#31
Post
autor: gdowa » czw cze 13, 2019 21:57
Witam, podepnę się pod temat, skoro mowa o słoneczniku. Od roku mam Aleksandrette Chińską ( z obrączki wynika, że ma 10 lat). W innym wątku pisałem o problemach z piórojadami, jest już dużo lepiej, jeszcze raz przy okazji dzięki za pomoc i rady. Ale miało być o słoneczniku. Muniek, bo tak ma na imię ptaszor, z tego, co wiem, miał wielu poprzednich "opiekunów" i trafiając do mnie, nie jadł prawi nic prócz słonecznika. Z czasem i mega cierpliwością udało mi się przekonać do małej zmiany menu ale i tak na pierwszym miejscu był słonecznik, którego nie miałem serca mu odmawiać. Ostatnio zauważyłem jednak, że jego zielone pióra zaczynają pokrywać się jakimiś czarnymi plamkami i przebarwieniami. Trochę poczytałem i wyszło z tego, że ma problemy z wątrobą i to najprawdopodobniej przez słonecznik. Karmę jaką dostaje, to są dwa rodzaje mieszanki dla dużych papug Versele- Laga. Jest to karma z którą go dostałem, a były tego dwa wory. Zdecydowałem więc zabawić się w Kopciuszka i skrupulatnie wybieram z niej cały słonecznik, zapodaję Silivet na wątrobę, polecone przez weterynarza. Ostatnio zamówiłem też u Justyny Deli Nature - 64 Mieszanka owocowa ale w niej również jest mega dużo słonecznika.

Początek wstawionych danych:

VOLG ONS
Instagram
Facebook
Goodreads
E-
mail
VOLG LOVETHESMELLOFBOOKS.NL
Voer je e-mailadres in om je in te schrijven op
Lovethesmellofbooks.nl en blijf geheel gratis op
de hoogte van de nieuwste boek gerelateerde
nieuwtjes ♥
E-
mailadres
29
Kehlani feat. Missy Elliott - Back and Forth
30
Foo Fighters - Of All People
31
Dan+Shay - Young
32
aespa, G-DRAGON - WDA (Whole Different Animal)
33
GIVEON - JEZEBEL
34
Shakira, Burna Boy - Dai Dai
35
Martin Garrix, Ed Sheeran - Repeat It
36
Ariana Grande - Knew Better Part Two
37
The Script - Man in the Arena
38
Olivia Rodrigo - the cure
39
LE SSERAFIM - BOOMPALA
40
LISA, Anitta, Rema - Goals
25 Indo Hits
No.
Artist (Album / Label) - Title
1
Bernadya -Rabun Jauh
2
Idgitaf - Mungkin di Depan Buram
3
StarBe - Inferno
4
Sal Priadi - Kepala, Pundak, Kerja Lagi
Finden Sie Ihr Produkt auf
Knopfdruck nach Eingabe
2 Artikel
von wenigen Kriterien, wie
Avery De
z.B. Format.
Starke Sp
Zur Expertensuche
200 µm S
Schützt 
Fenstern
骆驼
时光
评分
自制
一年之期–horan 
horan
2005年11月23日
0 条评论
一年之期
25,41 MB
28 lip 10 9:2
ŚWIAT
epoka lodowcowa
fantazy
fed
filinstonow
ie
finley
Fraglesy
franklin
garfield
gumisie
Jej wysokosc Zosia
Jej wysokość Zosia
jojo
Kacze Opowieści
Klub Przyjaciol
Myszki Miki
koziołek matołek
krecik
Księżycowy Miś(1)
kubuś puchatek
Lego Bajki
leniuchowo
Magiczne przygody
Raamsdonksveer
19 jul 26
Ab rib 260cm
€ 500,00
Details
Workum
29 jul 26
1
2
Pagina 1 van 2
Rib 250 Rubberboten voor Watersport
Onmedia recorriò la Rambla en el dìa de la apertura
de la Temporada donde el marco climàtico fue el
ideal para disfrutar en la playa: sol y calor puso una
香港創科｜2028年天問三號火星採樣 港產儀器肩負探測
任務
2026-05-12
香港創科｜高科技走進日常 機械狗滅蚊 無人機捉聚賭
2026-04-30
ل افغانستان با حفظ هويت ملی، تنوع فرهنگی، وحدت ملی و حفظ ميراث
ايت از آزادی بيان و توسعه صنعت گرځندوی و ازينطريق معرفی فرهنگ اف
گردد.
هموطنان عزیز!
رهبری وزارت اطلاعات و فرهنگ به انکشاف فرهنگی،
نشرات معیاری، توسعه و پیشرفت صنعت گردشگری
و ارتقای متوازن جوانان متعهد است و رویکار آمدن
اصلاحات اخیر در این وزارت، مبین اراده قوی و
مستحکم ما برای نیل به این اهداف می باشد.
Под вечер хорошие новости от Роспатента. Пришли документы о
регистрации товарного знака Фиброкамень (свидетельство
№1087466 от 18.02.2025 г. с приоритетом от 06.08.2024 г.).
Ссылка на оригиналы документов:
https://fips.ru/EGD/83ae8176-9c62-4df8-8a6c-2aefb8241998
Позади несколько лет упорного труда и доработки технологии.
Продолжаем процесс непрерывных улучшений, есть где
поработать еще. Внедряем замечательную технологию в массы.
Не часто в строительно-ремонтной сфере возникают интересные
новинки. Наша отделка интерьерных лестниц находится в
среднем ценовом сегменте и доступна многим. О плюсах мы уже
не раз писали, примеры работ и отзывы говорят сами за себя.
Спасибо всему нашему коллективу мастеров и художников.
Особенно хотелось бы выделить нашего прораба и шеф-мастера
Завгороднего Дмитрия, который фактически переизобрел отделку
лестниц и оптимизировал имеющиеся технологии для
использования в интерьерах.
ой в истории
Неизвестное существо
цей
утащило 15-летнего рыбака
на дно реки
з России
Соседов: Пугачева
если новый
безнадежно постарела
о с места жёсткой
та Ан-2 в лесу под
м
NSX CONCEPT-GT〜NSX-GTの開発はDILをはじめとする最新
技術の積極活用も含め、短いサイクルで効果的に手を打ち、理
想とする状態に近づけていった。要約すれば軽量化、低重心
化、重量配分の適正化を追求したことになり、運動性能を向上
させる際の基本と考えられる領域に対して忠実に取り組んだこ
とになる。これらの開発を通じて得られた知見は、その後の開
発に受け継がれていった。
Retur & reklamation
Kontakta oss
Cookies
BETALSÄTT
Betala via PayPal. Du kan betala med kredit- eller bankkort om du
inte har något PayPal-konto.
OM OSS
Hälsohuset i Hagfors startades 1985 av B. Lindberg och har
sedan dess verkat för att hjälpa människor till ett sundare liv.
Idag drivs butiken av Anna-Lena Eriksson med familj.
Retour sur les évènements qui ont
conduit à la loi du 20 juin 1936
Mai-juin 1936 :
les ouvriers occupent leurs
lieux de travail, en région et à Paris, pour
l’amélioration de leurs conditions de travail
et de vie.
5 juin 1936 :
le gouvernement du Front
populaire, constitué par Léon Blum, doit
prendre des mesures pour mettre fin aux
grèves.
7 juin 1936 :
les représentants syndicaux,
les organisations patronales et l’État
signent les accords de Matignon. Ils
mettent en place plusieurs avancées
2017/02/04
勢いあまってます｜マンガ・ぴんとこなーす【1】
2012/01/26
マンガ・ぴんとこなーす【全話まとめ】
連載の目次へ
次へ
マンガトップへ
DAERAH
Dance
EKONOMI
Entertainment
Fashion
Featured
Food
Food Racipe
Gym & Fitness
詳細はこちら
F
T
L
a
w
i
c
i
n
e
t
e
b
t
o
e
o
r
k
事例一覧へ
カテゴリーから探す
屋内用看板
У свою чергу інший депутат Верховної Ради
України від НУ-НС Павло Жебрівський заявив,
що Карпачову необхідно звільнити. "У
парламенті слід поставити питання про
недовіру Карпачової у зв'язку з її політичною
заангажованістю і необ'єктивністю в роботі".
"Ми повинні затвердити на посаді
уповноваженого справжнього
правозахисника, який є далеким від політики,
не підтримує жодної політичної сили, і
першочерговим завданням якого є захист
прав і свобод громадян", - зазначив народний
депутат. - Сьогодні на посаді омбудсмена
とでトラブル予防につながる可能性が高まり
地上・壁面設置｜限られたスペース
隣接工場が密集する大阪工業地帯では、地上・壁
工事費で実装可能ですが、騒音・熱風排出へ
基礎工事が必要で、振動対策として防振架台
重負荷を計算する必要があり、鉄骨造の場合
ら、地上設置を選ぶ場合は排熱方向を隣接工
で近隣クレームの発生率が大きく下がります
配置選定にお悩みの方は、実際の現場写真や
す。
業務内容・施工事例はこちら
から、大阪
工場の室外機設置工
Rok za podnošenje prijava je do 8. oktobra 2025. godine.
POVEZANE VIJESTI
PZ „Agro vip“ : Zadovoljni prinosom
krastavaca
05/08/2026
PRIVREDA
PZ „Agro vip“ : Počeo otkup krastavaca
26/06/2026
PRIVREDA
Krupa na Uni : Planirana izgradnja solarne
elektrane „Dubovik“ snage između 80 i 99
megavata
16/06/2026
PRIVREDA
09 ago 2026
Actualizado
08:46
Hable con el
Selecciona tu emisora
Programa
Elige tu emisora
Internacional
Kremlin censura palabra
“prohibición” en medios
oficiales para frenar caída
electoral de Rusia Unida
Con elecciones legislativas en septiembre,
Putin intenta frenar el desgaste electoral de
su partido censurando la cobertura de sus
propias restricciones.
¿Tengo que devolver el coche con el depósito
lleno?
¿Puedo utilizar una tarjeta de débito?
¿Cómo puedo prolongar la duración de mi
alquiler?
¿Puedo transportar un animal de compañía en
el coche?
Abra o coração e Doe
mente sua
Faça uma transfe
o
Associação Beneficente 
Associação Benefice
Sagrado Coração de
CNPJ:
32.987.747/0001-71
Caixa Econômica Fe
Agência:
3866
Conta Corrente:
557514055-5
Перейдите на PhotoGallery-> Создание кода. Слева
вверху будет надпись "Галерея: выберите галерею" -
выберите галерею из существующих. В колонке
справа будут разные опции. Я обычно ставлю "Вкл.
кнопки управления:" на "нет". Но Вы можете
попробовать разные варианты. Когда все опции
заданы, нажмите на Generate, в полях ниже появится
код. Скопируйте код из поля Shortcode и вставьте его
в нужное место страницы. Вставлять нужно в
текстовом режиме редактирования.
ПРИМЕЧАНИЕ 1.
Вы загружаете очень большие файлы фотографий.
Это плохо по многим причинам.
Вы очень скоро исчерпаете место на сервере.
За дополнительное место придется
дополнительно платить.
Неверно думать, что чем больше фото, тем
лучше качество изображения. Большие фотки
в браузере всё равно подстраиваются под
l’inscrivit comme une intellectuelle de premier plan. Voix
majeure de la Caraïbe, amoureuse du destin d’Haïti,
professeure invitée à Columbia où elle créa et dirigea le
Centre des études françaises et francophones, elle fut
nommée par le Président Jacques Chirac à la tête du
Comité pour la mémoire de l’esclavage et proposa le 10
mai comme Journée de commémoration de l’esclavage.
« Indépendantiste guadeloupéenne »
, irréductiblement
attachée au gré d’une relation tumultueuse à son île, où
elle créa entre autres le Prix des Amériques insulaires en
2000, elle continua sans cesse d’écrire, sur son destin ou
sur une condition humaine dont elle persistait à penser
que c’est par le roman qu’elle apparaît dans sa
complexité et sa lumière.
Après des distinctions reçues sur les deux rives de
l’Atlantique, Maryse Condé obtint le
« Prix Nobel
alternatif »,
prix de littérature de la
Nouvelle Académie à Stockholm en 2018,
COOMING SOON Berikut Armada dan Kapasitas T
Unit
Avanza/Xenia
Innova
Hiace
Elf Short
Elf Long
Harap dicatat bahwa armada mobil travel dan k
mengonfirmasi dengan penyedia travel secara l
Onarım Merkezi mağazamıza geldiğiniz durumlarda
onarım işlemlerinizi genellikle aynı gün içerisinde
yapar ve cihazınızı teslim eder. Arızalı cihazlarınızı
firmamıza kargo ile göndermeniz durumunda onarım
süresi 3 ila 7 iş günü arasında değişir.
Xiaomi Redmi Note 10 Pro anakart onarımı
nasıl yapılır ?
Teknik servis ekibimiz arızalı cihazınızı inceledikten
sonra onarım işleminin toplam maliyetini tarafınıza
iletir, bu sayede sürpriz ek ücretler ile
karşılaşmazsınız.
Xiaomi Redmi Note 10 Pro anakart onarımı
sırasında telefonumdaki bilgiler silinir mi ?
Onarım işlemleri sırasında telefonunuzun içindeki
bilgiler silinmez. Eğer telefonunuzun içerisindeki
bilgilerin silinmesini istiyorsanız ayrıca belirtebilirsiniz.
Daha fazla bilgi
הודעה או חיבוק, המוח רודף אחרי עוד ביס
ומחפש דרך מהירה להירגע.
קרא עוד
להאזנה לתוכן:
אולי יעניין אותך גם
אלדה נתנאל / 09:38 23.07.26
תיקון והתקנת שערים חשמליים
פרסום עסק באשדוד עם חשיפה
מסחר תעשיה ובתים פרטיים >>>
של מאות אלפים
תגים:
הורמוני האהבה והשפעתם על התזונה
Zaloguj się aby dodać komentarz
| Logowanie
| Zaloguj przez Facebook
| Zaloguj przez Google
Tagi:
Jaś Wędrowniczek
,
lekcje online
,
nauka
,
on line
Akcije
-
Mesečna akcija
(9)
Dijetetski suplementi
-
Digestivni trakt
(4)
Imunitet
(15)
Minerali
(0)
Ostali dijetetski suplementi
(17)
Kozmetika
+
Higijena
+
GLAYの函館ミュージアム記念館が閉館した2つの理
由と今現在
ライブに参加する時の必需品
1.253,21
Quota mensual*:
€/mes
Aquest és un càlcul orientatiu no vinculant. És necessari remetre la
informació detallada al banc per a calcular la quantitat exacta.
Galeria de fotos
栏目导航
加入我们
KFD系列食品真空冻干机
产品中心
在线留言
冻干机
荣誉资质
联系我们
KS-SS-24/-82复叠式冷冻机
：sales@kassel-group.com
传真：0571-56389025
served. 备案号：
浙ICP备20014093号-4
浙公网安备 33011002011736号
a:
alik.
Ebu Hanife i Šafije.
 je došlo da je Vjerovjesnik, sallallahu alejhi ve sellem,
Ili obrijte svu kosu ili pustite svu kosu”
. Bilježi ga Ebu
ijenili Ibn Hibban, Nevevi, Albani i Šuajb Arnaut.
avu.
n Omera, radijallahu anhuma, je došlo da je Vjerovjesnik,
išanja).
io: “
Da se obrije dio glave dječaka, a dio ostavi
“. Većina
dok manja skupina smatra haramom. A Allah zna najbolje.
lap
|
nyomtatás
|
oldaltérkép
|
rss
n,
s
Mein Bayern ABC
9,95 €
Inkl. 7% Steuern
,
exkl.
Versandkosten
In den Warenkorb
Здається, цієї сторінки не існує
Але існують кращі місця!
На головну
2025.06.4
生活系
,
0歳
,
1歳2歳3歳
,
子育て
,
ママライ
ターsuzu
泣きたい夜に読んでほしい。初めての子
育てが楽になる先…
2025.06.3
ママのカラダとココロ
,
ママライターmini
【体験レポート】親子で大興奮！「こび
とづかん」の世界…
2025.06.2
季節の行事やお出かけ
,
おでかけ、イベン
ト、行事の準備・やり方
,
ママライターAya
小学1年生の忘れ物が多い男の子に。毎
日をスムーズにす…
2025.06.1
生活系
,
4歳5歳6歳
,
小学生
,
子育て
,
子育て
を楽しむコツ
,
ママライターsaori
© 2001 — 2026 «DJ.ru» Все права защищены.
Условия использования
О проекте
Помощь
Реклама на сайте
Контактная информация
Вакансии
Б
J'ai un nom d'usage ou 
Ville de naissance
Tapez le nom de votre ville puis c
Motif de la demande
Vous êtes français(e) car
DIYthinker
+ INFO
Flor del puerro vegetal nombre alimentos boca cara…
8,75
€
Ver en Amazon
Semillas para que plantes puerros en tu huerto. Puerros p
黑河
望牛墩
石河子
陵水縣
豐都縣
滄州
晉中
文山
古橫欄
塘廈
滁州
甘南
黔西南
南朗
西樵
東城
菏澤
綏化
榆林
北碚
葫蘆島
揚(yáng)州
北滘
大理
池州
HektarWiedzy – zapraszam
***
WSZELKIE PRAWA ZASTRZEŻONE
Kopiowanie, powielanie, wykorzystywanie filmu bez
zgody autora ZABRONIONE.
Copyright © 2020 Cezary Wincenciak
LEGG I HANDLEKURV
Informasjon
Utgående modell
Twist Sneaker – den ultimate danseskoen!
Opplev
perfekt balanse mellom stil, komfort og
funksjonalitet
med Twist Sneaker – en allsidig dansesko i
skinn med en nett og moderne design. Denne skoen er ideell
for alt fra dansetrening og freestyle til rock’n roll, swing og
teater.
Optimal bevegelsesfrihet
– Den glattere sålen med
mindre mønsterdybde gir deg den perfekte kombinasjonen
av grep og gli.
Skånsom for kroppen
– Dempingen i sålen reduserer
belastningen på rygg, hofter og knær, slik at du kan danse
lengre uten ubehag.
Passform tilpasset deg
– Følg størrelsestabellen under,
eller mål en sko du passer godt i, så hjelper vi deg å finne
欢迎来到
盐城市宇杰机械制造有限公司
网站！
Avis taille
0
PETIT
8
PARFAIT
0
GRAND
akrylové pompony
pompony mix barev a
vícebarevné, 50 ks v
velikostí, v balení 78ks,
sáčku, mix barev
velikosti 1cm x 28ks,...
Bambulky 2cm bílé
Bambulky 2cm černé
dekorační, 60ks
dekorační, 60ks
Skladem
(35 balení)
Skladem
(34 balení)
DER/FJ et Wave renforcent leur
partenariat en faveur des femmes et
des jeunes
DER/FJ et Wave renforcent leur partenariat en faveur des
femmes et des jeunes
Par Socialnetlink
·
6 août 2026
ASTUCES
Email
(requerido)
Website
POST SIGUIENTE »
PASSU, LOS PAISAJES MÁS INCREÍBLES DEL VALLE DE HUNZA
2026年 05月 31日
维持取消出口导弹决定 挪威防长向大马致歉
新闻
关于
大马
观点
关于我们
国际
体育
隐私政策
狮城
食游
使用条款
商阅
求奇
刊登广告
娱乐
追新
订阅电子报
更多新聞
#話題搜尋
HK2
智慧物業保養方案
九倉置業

Jak więc mam ograniczyć mu słonecznik skoro jest go cała masa w każdym pokarmie? Dla nimf mam pokarm, gdzie słonecznika prawie nie ma ale ten chyba nie nadaję się dla Aleksy? Chciałem jeszcze zapytać o słonecznik skiełkowany, czy można go podawać więcej, bo ten również bardzo lubi, czy też należy go jakoś ograniczać?